I finally discovered, by way of the Fool, the following articles:

http://www.retireearlyhomepage.com/restud1.html – basis for the 4% rule
http://www.retireearlyhomepage.com/moresafe.html – the even-safer 3.8% and 2.9% rule
http://www.retireearlyhomepage.com/popr.html – getting more money per year on a modified 4% rule
http://www.retireearlyhomepage.com/novtips.html – tweaking up the 4% by using TIPS

The basic 4% rule is as follows (and this is based on backtesting of historical stock/bond returns)
– Your annaul income is based on 4% of your total assets in the first year of retirement.
– Your assets are invested in a well-diversified 75% stocks/ 25% bonds.
– Each year you take out the same dollar amount, plus an additional amount based on the inflation rate (so your buying power stays the same)
– If you end up in a really bad phase of the stock market, at the end of the 30 years you may be broke. But if the market return over the period is more average, you will probably still have a chunk of cash at the end of 30 years.

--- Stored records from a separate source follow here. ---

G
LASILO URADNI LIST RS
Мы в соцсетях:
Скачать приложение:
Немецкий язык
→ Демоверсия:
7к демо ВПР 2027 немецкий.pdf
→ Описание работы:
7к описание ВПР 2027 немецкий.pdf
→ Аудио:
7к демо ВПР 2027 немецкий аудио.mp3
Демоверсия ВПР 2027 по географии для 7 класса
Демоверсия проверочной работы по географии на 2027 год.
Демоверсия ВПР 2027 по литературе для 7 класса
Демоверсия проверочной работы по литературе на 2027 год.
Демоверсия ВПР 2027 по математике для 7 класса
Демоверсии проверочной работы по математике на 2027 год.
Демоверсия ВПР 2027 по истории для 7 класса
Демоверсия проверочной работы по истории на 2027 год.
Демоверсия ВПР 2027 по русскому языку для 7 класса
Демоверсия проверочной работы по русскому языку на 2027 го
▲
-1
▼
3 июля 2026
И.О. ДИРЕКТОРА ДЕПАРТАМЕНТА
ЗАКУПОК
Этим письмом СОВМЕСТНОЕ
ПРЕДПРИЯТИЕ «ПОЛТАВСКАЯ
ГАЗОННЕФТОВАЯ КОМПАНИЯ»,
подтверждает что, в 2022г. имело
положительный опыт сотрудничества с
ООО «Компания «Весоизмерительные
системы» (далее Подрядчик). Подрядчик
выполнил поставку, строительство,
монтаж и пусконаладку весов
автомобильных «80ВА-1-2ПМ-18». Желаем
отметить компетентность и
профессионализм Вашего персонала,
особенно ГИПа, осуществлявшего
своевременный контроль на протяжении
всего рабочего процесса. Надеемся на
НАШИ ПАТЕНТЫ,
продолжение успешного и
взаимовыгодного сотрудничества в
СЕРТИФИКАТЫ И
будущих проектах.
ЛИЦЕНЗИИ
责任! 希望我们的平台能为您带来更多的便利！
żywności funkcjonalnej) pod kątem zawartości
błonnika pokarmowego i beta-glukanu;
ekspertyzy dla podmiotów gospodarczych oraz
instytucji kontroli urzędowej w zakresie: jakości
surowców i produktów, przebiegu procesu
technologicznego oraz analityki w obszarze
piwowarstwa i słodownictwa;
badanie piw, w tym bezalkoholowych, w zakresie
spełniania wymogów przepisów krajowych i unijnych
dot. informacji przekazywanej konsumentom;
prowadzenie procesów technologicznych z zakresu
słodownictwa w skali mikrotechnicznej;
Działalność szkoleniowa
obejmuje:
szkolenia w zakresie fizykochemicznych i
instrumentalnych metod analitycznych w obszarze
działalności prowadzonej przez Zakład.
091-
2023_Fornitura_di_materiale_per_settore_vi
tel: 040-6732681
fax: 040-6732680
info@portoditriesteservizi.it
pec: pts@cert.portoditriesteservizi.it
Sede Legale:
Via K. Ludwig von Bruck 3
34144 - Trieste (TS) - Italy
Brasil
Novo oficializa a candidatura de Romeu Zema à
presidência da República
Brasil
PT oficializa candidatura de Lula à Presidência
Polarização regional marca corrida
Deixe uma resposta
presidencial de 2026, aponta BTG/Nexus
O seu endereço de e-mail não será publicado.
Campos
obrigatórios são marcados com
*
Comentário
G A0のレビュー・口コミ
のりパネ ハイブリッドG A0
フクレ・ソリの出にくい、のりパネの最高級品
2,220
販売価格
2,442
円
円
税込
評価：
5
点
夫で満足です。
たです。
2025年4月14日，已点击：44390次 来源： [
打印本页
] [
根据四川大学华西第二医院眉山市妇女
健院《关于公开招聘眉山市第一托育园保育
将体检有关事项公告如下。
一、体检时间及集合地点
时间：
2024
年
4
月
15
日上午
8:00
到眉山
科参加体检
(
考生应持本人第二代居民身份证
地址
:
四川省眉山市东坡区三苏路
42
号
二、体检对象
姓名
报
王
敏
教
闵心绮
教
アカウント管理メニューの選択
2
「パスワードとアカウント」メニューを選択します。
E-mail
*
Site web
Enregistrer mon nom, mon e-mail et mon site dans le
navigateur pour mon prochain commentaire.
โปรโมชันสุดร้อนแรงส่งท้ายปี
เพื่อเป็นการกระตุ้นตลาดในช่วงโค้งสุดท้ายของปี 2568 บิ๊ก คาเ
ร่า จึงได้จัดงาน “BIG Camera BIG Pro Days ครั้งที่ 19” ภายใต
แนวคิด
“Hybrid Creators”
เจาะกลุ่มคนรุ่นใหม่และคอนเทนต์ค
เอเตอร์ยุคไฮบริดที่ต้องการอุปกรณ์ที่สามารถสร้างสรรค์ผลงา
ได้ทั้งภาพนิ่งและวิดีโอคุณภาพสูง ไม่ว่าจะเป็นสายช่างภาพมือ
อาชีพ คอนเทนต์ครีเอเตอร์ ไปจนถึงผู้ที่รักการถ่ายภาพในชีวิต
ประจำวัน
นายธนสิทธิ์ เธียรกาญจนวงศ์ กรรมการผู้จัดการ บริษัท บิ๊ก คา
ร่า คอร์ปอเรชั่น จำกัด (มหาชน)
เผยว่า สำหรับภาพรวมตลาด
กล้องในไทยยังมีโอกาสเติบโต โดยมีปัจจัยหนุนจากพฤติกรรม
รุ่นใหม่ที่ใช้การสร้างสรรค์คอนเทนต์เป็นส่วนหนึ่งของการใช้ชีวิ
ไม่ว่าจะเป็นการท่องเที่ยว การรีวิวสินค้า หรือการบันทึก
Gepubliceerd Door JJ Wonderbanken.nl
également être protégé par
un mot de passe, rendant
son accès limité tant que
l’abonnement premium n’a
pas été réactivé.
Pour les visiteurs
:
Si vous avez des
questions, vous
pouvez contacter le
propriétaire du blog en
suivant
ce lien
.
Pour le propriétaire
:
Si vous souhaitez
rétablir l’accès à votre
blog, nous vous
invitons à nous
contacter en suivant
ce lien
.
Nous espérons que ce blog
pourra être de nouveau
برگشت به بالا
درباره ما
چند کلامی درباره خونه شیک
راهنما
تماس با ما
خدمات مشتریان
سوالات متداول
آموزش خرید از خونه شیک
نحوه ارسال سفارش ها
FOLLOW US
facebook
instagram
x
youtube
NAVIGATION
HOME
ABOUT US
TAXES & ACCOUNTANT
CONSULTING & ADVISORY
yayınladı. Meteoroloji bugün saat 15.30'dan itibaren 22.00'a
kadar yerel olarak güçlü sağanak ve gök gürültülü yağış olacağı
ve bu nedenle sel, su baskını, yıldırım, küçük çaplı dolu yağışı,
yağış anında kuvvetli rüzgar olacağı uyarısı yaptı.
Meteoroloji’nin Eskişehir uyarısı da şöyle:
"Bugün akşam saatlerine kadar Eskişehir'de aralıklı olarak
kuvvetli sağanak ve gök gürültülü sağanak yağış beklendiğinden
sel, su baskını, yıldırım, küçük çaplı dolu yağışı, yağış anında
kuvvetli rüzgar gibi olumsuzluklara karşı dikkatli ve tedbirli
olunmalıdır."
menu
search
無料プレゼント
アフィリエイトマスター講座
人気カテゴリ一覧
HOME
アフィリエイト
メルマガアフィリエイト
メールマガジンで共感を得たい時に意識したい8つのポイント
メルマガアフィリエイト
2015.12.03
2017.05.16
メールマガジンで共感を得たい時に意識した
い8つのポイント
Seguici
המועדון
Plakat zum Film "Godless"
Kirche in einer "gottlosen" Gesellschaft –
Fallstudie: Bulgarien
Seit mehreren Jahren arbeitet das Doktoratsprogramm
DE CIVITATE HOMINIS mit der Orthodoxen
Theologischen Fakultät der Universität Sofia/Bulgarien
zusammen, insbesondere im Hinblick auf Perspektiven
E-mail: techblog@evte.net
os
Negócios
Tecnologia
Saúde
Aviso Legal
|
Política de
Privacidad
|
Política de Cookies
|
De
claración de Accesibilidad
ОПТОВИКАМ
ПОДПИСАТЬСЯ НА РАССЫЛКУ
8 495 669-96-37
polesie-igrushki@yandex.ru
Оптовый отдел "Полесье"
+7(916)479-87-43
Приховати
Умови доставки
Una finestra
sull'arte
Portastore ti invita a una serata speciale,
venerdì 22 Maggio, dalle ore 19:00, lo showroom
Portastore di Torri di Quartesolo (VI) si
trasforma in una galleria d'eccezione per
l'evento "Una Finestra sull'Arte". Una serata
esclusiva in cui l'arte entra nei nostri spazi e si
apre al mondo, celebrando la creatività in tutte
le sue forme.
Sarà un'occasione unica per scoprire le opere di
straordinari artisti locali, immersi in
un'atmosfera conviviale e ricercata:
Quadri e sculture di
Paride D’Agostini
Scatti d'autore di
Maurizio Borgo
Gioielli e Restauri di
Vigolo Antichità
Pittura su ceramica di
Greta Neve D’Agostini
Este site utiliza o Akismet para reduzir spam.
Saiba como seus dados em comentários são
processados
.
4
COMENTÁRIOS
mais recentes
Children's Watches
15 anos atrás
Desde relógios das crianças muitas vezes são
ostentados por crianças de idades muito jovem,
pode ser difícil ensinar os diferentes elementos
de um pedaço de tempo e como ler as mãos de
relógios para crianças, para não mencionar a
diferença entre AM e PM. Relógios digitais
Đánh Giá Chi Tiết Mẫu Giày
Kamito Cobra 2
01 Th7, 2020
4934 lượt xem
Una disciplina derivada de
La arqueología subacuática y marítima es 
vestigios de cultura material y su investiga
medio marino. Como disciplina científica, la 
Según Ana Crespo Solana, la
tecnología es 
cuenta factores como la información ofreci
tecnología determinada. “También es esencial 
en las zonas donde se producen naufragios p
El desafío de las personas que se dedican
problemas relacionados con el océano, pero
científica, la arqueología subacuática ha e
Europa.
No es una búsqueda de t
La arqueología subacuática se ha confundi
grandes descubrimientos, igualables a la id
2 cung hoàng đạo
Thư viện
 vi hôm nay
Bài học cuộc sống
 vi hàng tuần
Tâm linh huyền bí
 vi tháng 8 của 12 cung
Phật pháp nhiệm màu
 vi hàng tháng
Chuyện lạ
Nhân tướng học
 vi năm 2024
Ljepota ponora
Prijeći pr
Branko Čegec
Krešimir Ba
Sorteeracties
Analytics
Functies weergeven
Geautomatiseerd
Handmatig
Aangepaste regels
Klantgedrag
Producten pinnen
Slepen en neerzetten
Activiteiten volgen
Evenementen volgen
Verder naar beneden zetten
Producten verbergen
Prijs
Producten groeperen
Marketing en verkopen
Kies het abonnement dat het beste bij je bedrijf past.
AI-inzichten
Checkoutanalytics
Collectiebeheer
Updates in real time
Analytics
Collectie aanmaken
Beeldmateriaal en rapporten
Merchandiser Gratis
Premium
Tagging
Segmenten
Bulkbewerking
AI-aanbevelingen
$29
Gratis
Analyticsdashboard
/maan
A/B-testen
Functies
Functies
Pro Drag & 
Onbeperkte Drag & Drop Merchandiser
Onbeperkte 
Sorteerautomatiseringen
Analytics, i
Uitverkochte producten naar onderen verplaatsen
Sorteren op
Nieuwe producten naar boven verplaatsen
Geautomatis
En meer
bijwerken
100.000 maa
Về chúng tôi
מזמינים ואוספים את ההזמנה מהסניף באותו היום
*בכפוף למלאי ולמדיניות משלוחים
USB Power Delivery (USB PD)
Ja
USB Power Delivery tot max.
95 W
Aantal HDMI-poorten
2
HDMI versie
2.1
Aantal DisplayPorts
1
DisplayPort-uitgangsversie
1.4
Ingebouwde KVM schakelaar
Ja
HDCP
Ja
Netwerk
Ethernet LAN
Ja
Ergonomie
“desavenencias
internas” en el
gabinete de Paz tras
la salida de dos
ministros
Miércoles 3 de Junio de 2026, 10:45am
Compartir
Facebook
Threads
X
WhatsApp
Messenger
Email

The even-safer 3.8% rule says that you have a 100% chance of having the same dollar amount of money at the end of 30 years as you did when you started. Now, this amount will be worth less because of inflation, but you’ll still have it.

The super-safe 2.9% rule says that you have a 100% chance of having the same value of money at the end of 30 years as when you started. Inflation-adjusted, in other words.

There’s a couple other methods in the last two links that are interesting as well.

Now I just need to amass $25,000,000 so I can retire on $1,000,000 a year.